O governador do Estado de Guerrero, onde em setembro desapareceram 43 estudantes nas mãos de policiais locais e nacrotraficantes, anunciou que deixará o cargo, respondendo a pressões políticos e de ativistas que o consideram incapaz de lidar com a onda de violência na região.

REUTERS

24 de outubro de 2014 | 09h45

Ángel Aguirre, que governa o Estado com maior índice de homicídios do país, disse que pedirá à Assembléia Estadual que aceite seu pedido de licença, uma forma de renúncia, já que para os cargos eletivos não podem ser formalizada a renúncia.
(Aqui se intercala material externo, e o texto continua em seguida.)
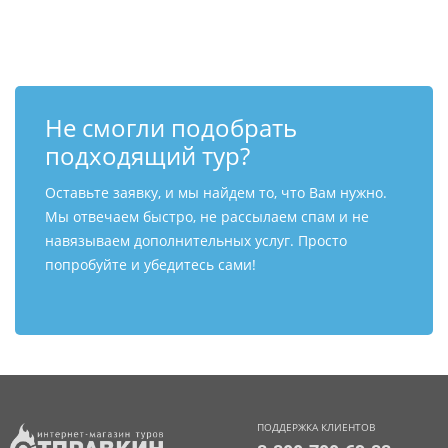
Контакты
Не смогли подобрать
подходящий тур?
Оставьте заявку, и мы найдем то, что Вам нужно.
Мы отвечаем быстро, не рассылаем спам и не
навязываем дополнительных услуг. Просто
попробуйте и убедитесь сами!
ПОДДЕРЖКА КЛИЕНТОВ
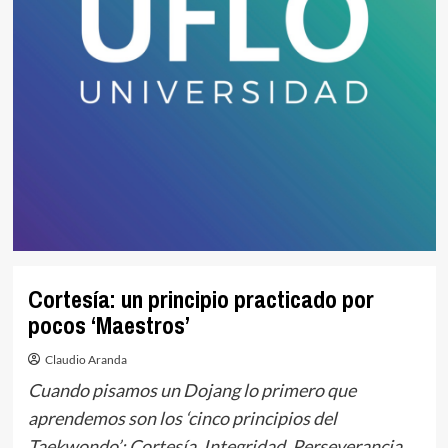
Cortesía: un principio practicado por
pocos ‘Maestros’
Claudio Aranda
Cuando pisamos un Dojang lo primero que
aprendemos son los ‘cinco principios del
Taekwondo’: Cortesía, Integridad, Perseverancia,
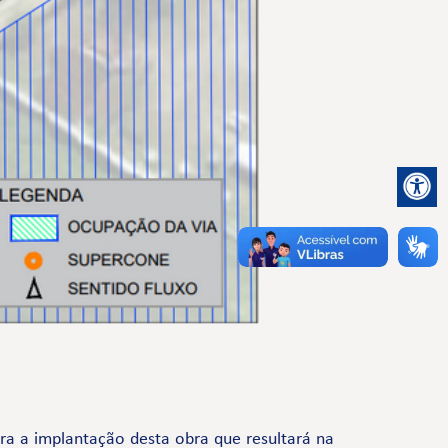
a a implantação desta obra que resultará na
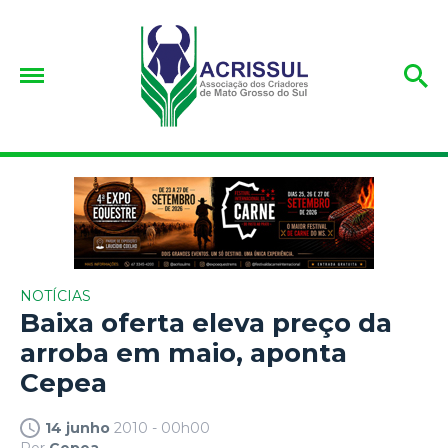
NOTÍCIAS
Baixa oferta eleva preço da
arroba em maio, aponta
Cepea
14 junho
2010 - 00h00
Por
Cepea.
"Para favorecer um clima político que dê atenção e busque a solução para essas prioridades, no dia de hoje... decidi solicitar licença à honorável Assembléia Estadual", disse Aguirre em uma coletiva de imprensa na capital de Guerrero.

O caso dos estudantes, cujo desaparecimento partiu de uma ordem do prefeito de Iguala - a terceira maior cidade do Estado - e sua mulher, considerados os maiores operadores da organização criminosa Guerreros Unidos, explicitou as falhas na estratégia de segurança do governo do presidente Enrique Peña Nieto.

Aguirre, de 58 anos, governava o Estado desde 2011 pelo Partido da Revolução Democrática (PRB), de oposição.

O governista Partido Revolucionário Institucional (PRI), assim como o oposicionista Partido da Ação Nacional (PAN), haviam pedido a renúncia de Aguirre.

Além disso, estudantes, professores e organizações sociais realizaram nos últimos dias grandes protestos pedindo ações das autoridades quanto ao desaparecimento dos jovens e também a renúncia do governador.